My rating: 4 of 5 stars
Billy Collins is one of my favorite poets for a multitude of reasons, notably for me – he has such an economy with words, using them in a way that evokes a wide range of emotions for each measure he takes on. He can be humored, but at the same time depict grief and coming to terms poignantly with each line. I think I credit my discovery of his work through my college studies, even dating as far back as his release of “Nine Horses” and then backtracking through his individual books from there.
I first read “Horoscopes for the Dead” last year around the time it was released, and I recently had the pleasure of rereading it as it was featured among several other books as a part of National Poetry Month (April). I loved it just as much as the first time around. “Horoscopes for the Dead” is a short compilation of poems that evoke a theme of remembrance, of life and death and the go-betweens. The very first poem in the collection, “Grave”, I thought had a powerful touch to start the tone of the overarching book, especially with the speaker standing before the graves of his parents.
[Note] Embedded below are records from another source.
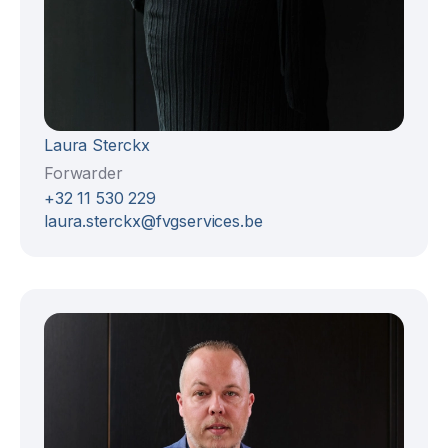
Laura Sterckx
Forwarder
+32 11 530 229
laura.sterckx@fvgservices.be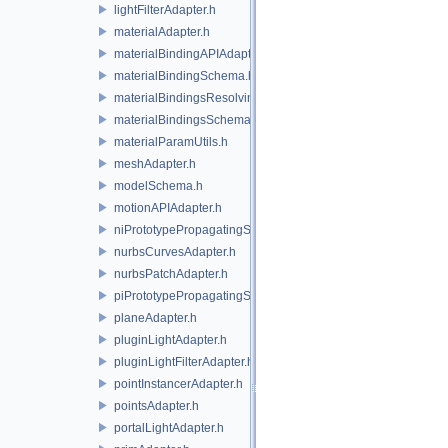
lightFilterAdapter.h
materialAdapter.h
materialBindingAPIAdapter.h
materialBindingSchema.h
materialBindingsResolvingSceneIndex.h
materialBindingsSchema.h
materialParamUtils.h
meshAdapter.h
modelSchema.h
motionAPIAdapter.h
niPrototypePropagatingSceneIndex.h
nurbsCurvesAdapter.h
nurbsPatchAdapter.h
piPrototypePropagatingSceneIndex.h
planeAdapter.h
pluginLightAdapter.h
pluginLightFilterAdapter.h
pointInstancerAdapter.h
pointsAdapter.h
portalLightAdapter.h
For me, even to the point where the speaker was pressing his ear to his mother’s grave, and then rolling to hear the response on his father’s end and hearing nothing but imagining the measures for the silence that greeted him. “The Straightener” also appealed to me in the arrangement and significance of specific items to the speaker, even down to where they serve as a distraction for other things, an escape in orderliness.
In poems like “The Snag” – you get a sense of the speaker’s lament of the passage of time, but even in the first few stanzas, there’s a dark humor to it:
“The only time I found myself interested
in the concept of a time machine
was when I first heard that baldness in a man
was traced back to his maternal grandmother.
I pictured myself stepping into the odd craft
with a vial of poison tucked into a pocket
and, just in case, a newly sharpened kitchen knife
Of course, I had not thought this through very carefully.”
To carry that thematic, even “Thieves” has a charming depiction of stealing time upon the hour, from the speaker observing a scurrying mouse to sitting on a rock, a “Volkswagen of stone” and wondering upon its orgins in the continued spectrum of time, among other factors. “The Guest” was powerful to me in its brevity because of the speaker arriving, yet noting the dying/dead flowers by his door, and “Genesis” was beautiful in its intimacy and reversal of notations.
The namesake of the collection, “Horoscopes for the Dead” is another of my favorites for the way it reflects upon loss and how the predictions for futures – good or bad – no longer apply to the beloved that has departed and reflects the steady state, yet the speaker carries forward.
“Simple Arithmetic” struck me for its notations throughout the poem, and especially through the final lines: “and there I go, too,/erased by my own eraser and blown like shavings off the page.”
I had numerous other favorites in the collection, including “Roses”, “What She Said”, among others, but I believed the running thematic and reflections through the entire work were beautifully written, and certainly adds to my respect and future perusal of Collins’ work.
Overall score: 4/5
Note: I received this as an ARC from NetGalley, from the publisher Random House.